Quality-control evaluate-seqs histogram

devonorourke · January 15, 2019, 2:58pm

I'm looking at the mismatch_histogram.png output of the evaluate-seqs function and wondering how the y-axis counts are binned.

My guess is that the x-axis, labeled distance to nearest expected feature represents the percent identity of the alignment between query and subject. However, if this is correct, this isn't necessarily a useful feature because you can be including sequences with 100% identity but an ambiguous coverage percentage. It seems like this part of the code indicates that's what's going on, but apologies if I'm overlooking something.

I wonder if the plot I'm looking for is more of a kernel density plot with the x and y axes representing the coverage and identity, with the shade representing the counts. A bit more complicated, but it'll avoid lumping in a bunch of query sequences that may have few mismatches but align over just a fraction of the subject reference sequence. I'm not sure if pandas does that 2d kernel density plot, but it looks like their hexbin plot will do the same kind of thing. I have seen the 2d kernel density plot within the seaborn version, for what it's worth.

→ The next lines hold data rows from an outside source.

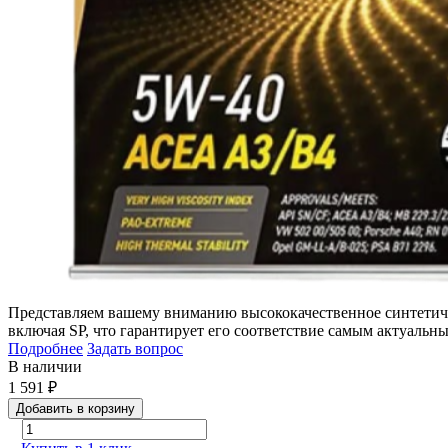
Представляем вашему вниманию высококачественное синтетичес
включая SP, что гарантирует его соответствие самым актуальны
Подробнее
Задать вопрос
В наличии
1 591
₽
Добавить в корзину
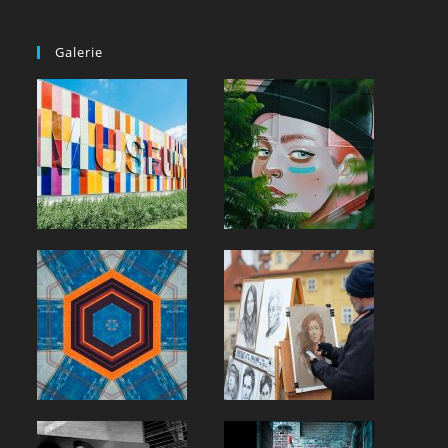
Galerie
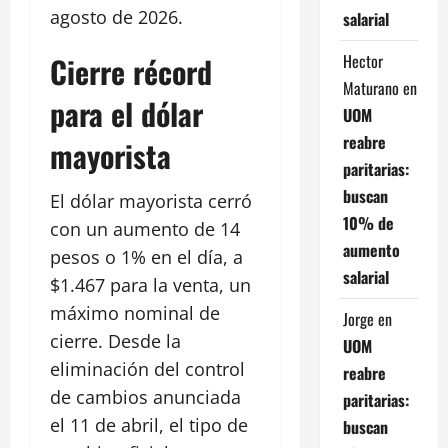
agosto de 2026.
salarial
Hector
Cierre récord
Maturano
en
para el dólar
UOM
reabre
mayorista
paritarias:
buscan
El dólar mayorista cerró
10% de
con un aumento de 14
aumento
pesos o 1% en el día, a
salarial
$1.467 para la venta, un
máximo nominal de
Jorge
en
cierre. Desde la
UOM
eliminación del control
reabre
de cambios anunciada
paritarias:
el 11 de abril, el tipo de
buscan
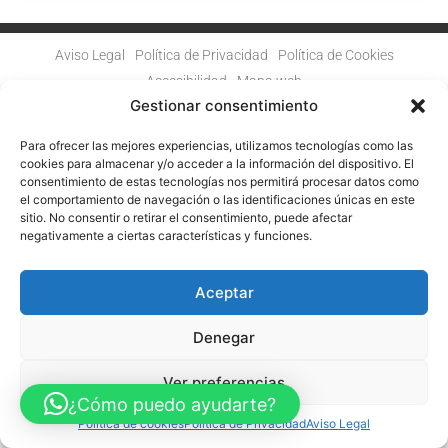
Aviso Legal
Política de Privacidad
Política de Cookies
Accesibilidad
Mapa web
FINANCIADO POR LA UNIÓN EUROPEA CON EL PROGRAMA KIT
Gestionar consentimiento
DIGITAL POR LOS FONDOS NEXT GENERATION (EU) DEL
MECANISMO DE RECUPERACIÓN Y RESILENCIA
Para ofrecer las mejores experiencias, utilizamos tecnologías como las
cookies para almacenar y/o acceder a la información del dispositivo. El
© Guia Telefónica de Empresas – Todos los derechos reservados.
consentimiento de estas tecnologías nos permitirá procesar datos como
el comportamiento de navegación o las identificaciones únicas en este
sitio. No consentir o retirar el consentimiento, puede afectar
negativamente a ciertas características y funciones.
Aceptar
Denegar
Ver preferencias
¿Cómo puedo ayudarte?
Política de cookies
Política de Privacidad
Aviso Legal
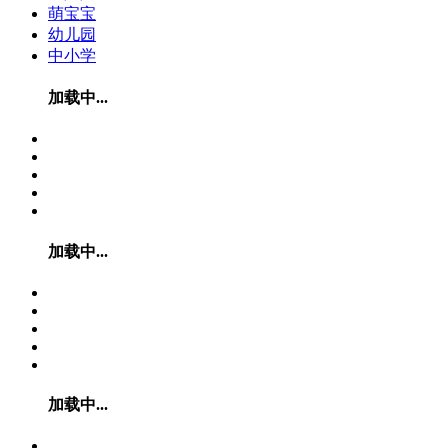
萌宝宝
幼儿园
中小学
加载中...
加载中...
加载中...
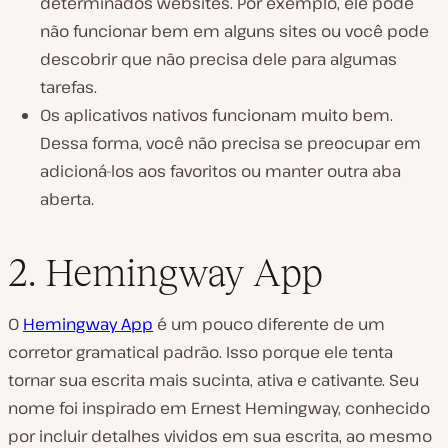
determinados websites. Por exemplo, ele pode
não funcionar bem em alguns sites ou você pode
descobrir que não precisa dele para algumas
tarefas.
Os aplicativos nativos funcionam muito bem.
Dessa forma, você não precisa se preocupar em
adicioná-los aos favoritos ou manter outra aba
aberta.
2. Hemingway App
O
Hemingway App
é um pouco diferente de um
corretor gramatical padrão. Isso porque ele tenta
tornar sua escrita mais sucinta, ativa e cativante. Seu
nome foi inspirado em Ernest Hemingway, conhecido
por incluir detalhes vividos em sua escrita, ao mesmo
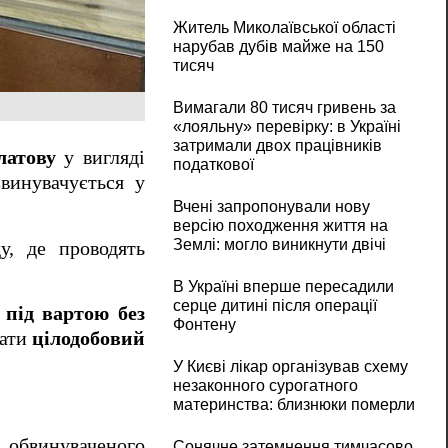
Житель Миколаївської області
нарубав дубів майже на 150
тисяч
Вимагали 80 тисяч гривень за
«лояльну» перевірку: в Україні
затримали двох працівників
латову
у вигляді
податкової
звинувачується у
Вчені запропонували нову
версію походження життя на
Землі: могло виникнути двічі
у, де проводять
В Україні вперше пересадили
серце дитині після операції
 під вартою без
Фонтену
вати
цілодобовий
У Києві лікар організував схему
незаконного сурогатного
материнства: близнюки померли
 обвинуваченого
Сонячне затемнення тимчасово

Here's one way I was thinking about these same data - notice how by including both coverage and alignment the number of bins both increases, but also highlights the fact that there are several sequences with my target amplicon length (180 or 181bp) at that 100% identity (I highlighted these in red), but also many others which fall short of the full coverage.

Thanks for the help!

Nicholas_Bokulich · January 15, 2019, 3:19pm

Yes, you are correct. This visualizer was designed sort of with the assumption that reads are the same length.

Care to contribute? It looks like you have already put together some code to do this, and it would be a good advancement for this visualizer!

devonorourke · January 15, 2019, 8:29pm

Sounds like my first Python challenge @Nicholas_Bokulich!

Hoping to take up that challenge sometime this spring, but no promises

I wanted to mention that I thought a little harder about the effect of plotting percent identity with percent coverage (or just the alignment length value); one thing that became clear to me is that the binning approach that I posted earlier is fine when you want to ask "what are the most common coverage/identity values", but that's very misleading. Common in this case doesn't take into consideration the read depth for each ASV observed at that coverage/identity.

So I built another plot. This one doesn't bin ASVs at all; rather, each point is a distinct ASV:

I think it's a helpful way of visualizing the fact that the sequences which are basically exact matches are the only ones with large numbers of reads. Maybe there's another way of binning all of this, but I can't see how to fit four dimensions in a histogram.

Nicholas_Bokulich · January 15, 2019, 9:14pm

Thanks @devonorourke! That looks much more interesting than the histograms. I have opened an issue so that we can add a plot like this to that visualization. If you get a chance this Spring, please do grab that issue!

system · February 16, 2019, 3:14am

This topic was automatically closed 31 days after the last reply. New replies are no longer allowed.